= Percy Trezise =

Australian artist (1923–2005)

Percy Trezise (28 January 1923 – 11 May 2005) was an Australian pilot, painter, explorer and writer as well as, notably, a "discoverer", documenter, and historian of Aboriginal rock art. He was born in Tallangatta, Victoria but is associated especially with Far North Queensland and the rock art galleries of the Cape York Peninsula.

==Life ==
Trezise was born in Tallangatta (northern Victoria), of Cornish descent, and attended a bush school followed by Albury High School. His interest in Aboriginal peoples began when he won a copy of The Red Centre by Hedley Herbert Finlayson while a student in high school. During World War II, Trezise served in the Royal Australian Air Force, surviving the crash of a Wackett trainer in August 1942. From 1956 he worked in northern Australia as an airline pilot for Ansett and the Cairns Aerial Ambulance. From the air he learned to identify areas likely to contain Aboriginal rock art, which he subsequently explored on foot. During the 1960s, he regularly overflew Dunk Island attempting to locate the Aboriginal galleries mentioned by E. J. Banfield in his Confessions of a Beachcomber (1908) and later walked in to find them based on his aerial observations.

He was a friend of writer Xavier Herbert, artists Ray Crooke and Ron Edwards and a collaborator with Aboriginal artist Dick Roughsey in a series of children's picture books.

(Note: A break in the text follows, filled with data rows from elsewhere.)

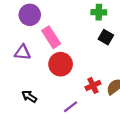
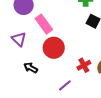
purple triangle: (22, 52) -> (19, 39), turned 42
black arrow: (29, 96) -> (31, 68), moved

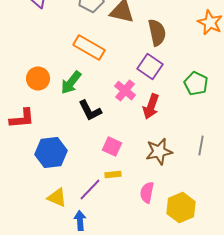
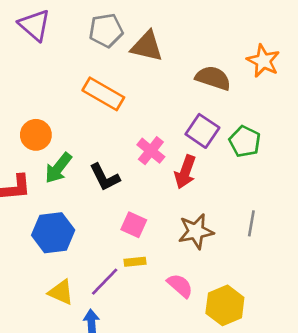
brown semicircle: (157, 33) -> (213, 78), moved, turned -60
purple square: (150, 67) -> (202, 131), moved
green arrow: (71, 83) -> (58, 168), moved
pink semicircle: (147, 193) -> (180, 286), turned 120

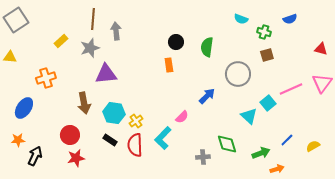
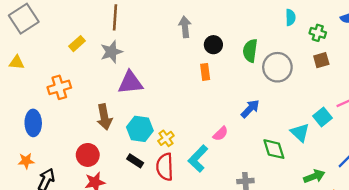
cyan semicircle: (241, 19) -> (290, 17), turned -112
gray arrow: (116, 31) -> (185, 27), moved
gray circle: (238, 74) -> (277, 67), moved
blue ellipse: (24, 108) -> (33, 123), turned -35
green diamond: (227, 144) -> (274, 149), moved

He died in Cairns, Queensland.

==Honours ==
In 1996, he was made a member of the Order of Australia. In 2004, he received an Honorary Doctorate of Letters from James Cook University, in recognition of outstanding service to the community of far north Queensland. An episode of Australian Story, "Set In Stone" (2014), was dedicated to Percy Trezise. Introduced by Australian of the Year, Adam Goodes, it focuses on Trezise's 50 year relation with Quinkan rock art that continues with his sons.

==Bibliography==
Books authored or illustrated by Trezise include:
- 1969 - Quinkan Country. Adventures in search of aboriginal cave paintings in Cape York. (With Dick Roughsey). Reed Australia.
- 1971 - Rock Art of South-East Cape York. Monograph. Australian Institute of Aboriginal Studies, Canberra.
- 1973 – Last Days of a Wilderness. Collins: Sydney.
- 1986 - Ngalculli the Red Kangaroo.
- 1987 - Platypus and Kookaburra. (Written by Rex Ingamellis and illustrated by Percy Trezise and Mary Haginikita).
- 1991 - Mungoon-Gali, the Giant Goanna. Angus & Robertson: Sydney. ISBN 0-207-17200-5
- 1993 – Dream Road: A Journey of Discovery. Allen & Unwin:

Percy Tresize made a video on his 75th birthday in which he talks about his life and Dick Roughsey. This is one of the last known video interviews where he discusses the importance of Indigenous Australian culture and how he was drawn to rock art from his early days as a bush pilot with the flying doctor service.